# Old safety for sale



## pelletman (Mar 7, 2010)

A guy I know brought this to an event today for a buddy who wants to sell it.  If anyone has any interest let me know and I'll get you the guy's number.  What you see is what I know.  Someone said it looked like an Iver Johnson they had, but I see no markings.  I didn't look that close.  There is no headbadge.


----------



## DonChristie (Mar 8, 2010)

Thats a nice bike! Is it a 26 inch tire bike? Rims made of wood? I dont think it is an Iver because of the type of sprocket, the short headset length and how large the gap is between the two top bars.

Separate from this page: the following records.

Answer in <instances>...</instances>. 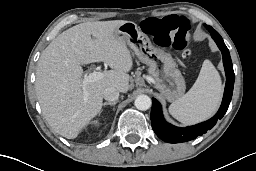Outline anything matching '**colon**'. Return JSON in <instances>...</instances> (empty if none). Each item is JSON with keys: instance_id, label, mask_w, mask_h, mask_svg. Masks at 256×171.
Returning a JSON list of instances; mask_svg holds the SVG:
<instances>
[{"instance_id": "colon-1", "label": "colon", "mask_w": 256, "mask_h": 171, "mask_svg": "<svg viewBox=\"0 0 256 171\" xmlns=\"http://www.w3.org/2000/svg\"><path fill=\"white\" fill-rule=\"evenodd\" d=\"M141 29L152 37L156 45L182 50L185 55L190 54L187 45L192 24L185 17L170 15L164 18H147L142 21Z\"/></svg>"}]
</instances>
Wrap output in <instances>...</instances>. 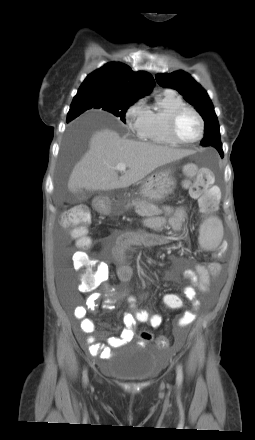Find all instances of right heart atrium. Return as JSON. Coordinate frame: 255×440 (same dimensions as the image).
Listing matches in <instances>:
<instances>
[{"mask_svg": "<svg viewBox=\"0 0 255 440\" xmlns=\"http://www.w3.org/2000/svg\"><path fill=\"white\" fill-rule=\"evenodd\" d=\"M146 116L147 107L144 100L139 99L126 110L125 120L129 128L139 135L144 127Z\"/></svg>", "mask_w": 255, "mask_h": 440, "instance_id": "right-heart-atrium-1", "label": "right heart atrium"}]
</instances>
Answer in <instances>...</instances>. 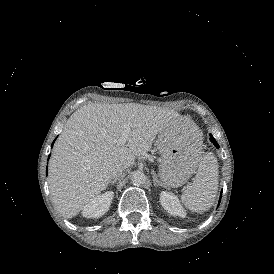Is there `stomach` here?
Returning <instances> with one entry per match:
<instances>
[{"label": "stomach", "mask_w": 274, "mask_h": 274, "mask_svg": "<svg viewBox=\"0 0 274 274\" xmlns=\"http://www.w3.org/2000/svg\"><path fill=\"white\" fill-rule=\"evenodd\" d=\"M170 133V136H158L157 148L161 153L159 177L163 186L179 187L196 170L194 153L201 150L202 141L198 127L188 119H184L182 126L173 127Z\"/></svg>", "instance_id": "stomach-1"}]
</instances>
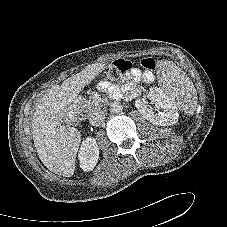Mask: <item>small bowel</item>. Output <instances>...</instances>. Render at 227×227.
Wrapping results in <instances>:
<instances>
[{"label": "small bowel", "mask_w": 227, "mask_h": 227, "mask_svg": "<svg viewBox=\"0 0 227 227\" xmlns=\"http://www.w3.org/2000/svg\"><path fill=\"white\" fill-rule=\"evenodd\" d=\"M132 76L135 80H144L146 82H150L153 79L152 74L141 73V71L138 69L133 70Z\"/></svg>", "instance_id": "c3829d8e"}]
</instances>
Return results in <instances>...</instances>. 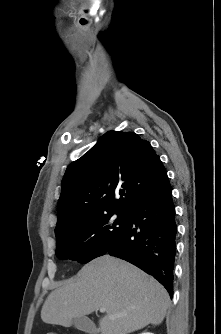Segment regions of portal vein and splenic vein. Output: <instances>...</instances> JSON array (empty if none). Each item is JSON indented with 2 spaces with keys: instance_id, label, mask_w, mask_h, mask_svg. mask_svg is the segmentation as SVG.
<instances>
[{
  "instance_id": "portal-vein-and-splenic-vein-1",
  "label": "portal vein and splenic vein",
  "mask_w": 221,
  "mask_h": 334,
  "mask_svg": "<svg viewBox=\"0 0 221 334\" xmlns=\"http://www.w3.org/2000/svg\"><path fill=\"white\" fill-rule=\"evenodd\" d=\"M100 312H105V308H100Z\"/></svg>"
}]
</instances>
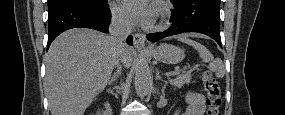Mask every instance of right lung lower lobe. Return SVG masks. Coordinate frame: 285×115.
<instances>
[{"instance_id":"obj_1","label":"right lung lower lobe","mask_w":285,"mask_h":115,"mask_svg":"<svg viewBox=\"0 0 285 115\" xmlns=\"http://www.w3.org/2000/svg\"><path fill=\"white\" fill-rule=\"evenodd\" d=\"M48 44L62 32L71 28H91L108 32L111 21L110 10L106 6H90L83 3L69 2L48 10ZM133 38L129 36L127 43L132 45Z\"/></svg>"}]
</instances>
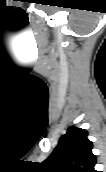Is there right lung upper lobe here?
<instances>
[{
    "instance_id": "right-lung-upper-lobe-1",
    "label": "right lung upper lobe",
    "mask_w": 106,
    "mask_h": 172,
    "mask_svg": "<svg viewBox=\"0 0 106 172\" xmlns=\"http://www.w3.org/2000/svg\"><path fill=\"white\" fill-rule=\"evenodd\" d=\"M85 129L71 126L52 154L42 163L47 172H96L92 142Z\"/></svg>"
}]
</instances>
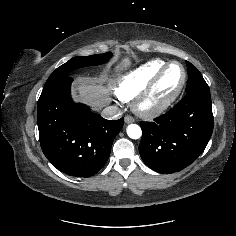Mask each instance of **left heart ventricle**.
Listing matches in <instances>:
<instances>
[{"label":"left heart ventricle","mask_w":236,"mask_h":236,"mask_svg":"<svg viewBox=\"0 0 236 236\" xmlns=\"http://www.w3.org/2000/svg\"><path fill=\"white\" fill-rule=\"evenodd\" d=\"M181 80L182 70L180 66L171 65L155 87L146 104L154 106L168 99L176 91Z\"/></svg>","instance_id":"obj_1"}]
</instances>
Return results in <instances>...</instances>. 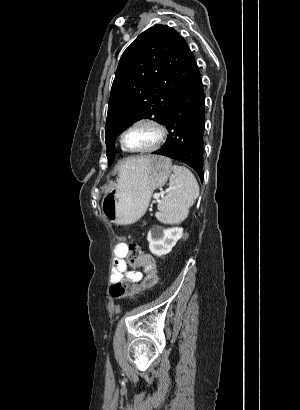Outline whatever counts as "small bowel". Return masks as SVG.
Wrapping results in <instances>:
<instances>
[{
	"mask_svg": "<svg viewBox=\"0 0 300 410\" xmlns=\"http://www.w3.org/2000/svg\"><path fill=\"white\" fill-rule=\"evenodd\" d=\"M137 265L130 264L127 261L126 245L120 243L115 248V257L113 260V272L111 280L113 282L120 279H128L132 282H138L142 279L143 273L135 270Z\"/></svg>",
	"mask_w": 300,
	"mask_h": 410,
	"instance_id": "1",
	"label": "small bowel"
}]
</instances>
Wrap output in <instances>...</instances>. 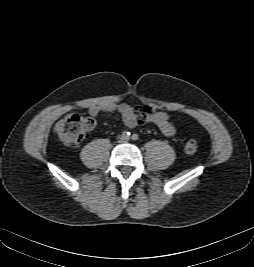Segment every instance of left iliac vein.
Returning <instances> with one entry per match:
<instances>
[{
  "label": "left iliac vein",
  "mask_w": 254,
  "mask_h": 267,
  "mask_svg": "<svg viewBox=\"0 0 254 267\" xmlns=\"http://www.w3.org/2000/svg\"><path fill=\"white\" fill-rule=\"evenodd\" d=\"M123 141H128V139H124Z\"/></svg>",
  "instance_id": "1"
}]
</instances>
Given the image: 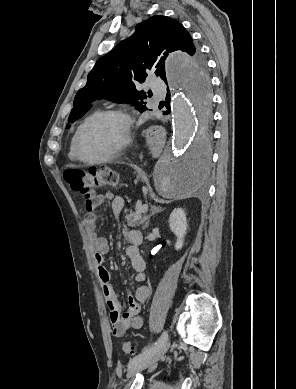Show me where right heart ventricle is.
Masks as SVG:
<instances>
[{
	"instance_id": "e07e8e85",
	"label": "right heart ventricle",
	"mask_w": 296,
	"mask_h": 389,
	"mask_svg": "<svg viewBox=\"0 0 296 389\" xmlns=\"http://www.w3.org/2000/svg\"><path fill=\"white\" fill-rule=\"evenodd\" d=\"M75 136H76V134H75V135L73 136V138H72V141H71V144H70V149H69V157H70V159H72V160H77V159H78V158L76 157L75 149H74Z\"/></svg>"
}]
</instances>
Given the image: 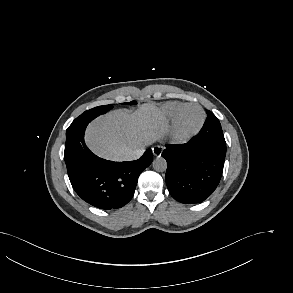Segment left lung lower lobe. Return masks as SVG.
<instances>
[{
  "mask_svg": "<svg viewBox=\"0 0 293 293\" xmlns=\"http://www.w3.org/2000/svg\"><path fill=\"white\" fill-rule=\"evenodd\" d=\"M226 142L222 128L206 120L186 144L167 145L162 152L168 167L166 184L181 203H200L218 186L224 166Z\"/></svg>",
  "mask_w": 293,
  "mask_h": 293,
  "instance_id": "obj_1",
  "label": "left lung lower lobe"
}]
</instances>
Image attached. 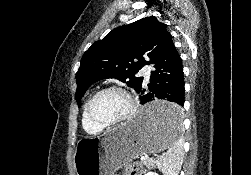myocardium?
<instances>
[{
	"instance_id": "myocardium-1",
	"label": "myocardium",
	"mask_w": 251,
	"mask_h": 175,
	"mask_svg": "<svg viewBox=\"0 0 251 175\" xmlns=\"http://www.w3.org/2000/svg\"><path fill=\"white\" fill-rule=\"evenodd\" d=\"M111 90H118V91H121L122 93L125 94L128 102H129V110L126 113V115L123 118H121L120 120H118L116 122L108 123V122L101 120L100 118H98L94 114L93 107H94L95 101L97 100V98L101 94H103L104 92H107V91H111ZM137 108H138V106H137L135 99L133 98V96L131 95V93L127 89H125L124 87H122L120 85H109V86H106V87L96 91L91 96V98L89 99L88 104H87V116H88V119L93 124H95L97 126H100L104 129L114 128V127H118L120 125H123L126 122H129L131 119H133L137 113Z\"/></svg>"
}]
</instances>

How much does he want for it? Where is it at? Thanks, Don


----------



## pelletman (Mar 8, 2010)

Like I said, I don't know anything besides what you see in the picture.  It is in RI.


----------



## pelletman (Mar 8, 2010)

I believe the rims are steel clad wood.


----------



## brol (Jul 17, 2010)

If this bike is still available, Id be interested. please drop me a line at elementfmfl@aol.com

Thanks Brian


----------



## irene_crystal (Jul 18, 2010)

I would love to get ahold of the bike too. Send me details....


----------



## Velostigmat (Jul 18, 2010)

I'd be interested as well, are they willing to ship it?
christopher.rini@gmail.com


----------



## grey3speedfrmeuro (Jul 27, 2010)

I dont have any refrence material wonder if it is from Western Mass Bike Maker Westfield, Columbia, Pope etc? Did your friend sell his bike?


----------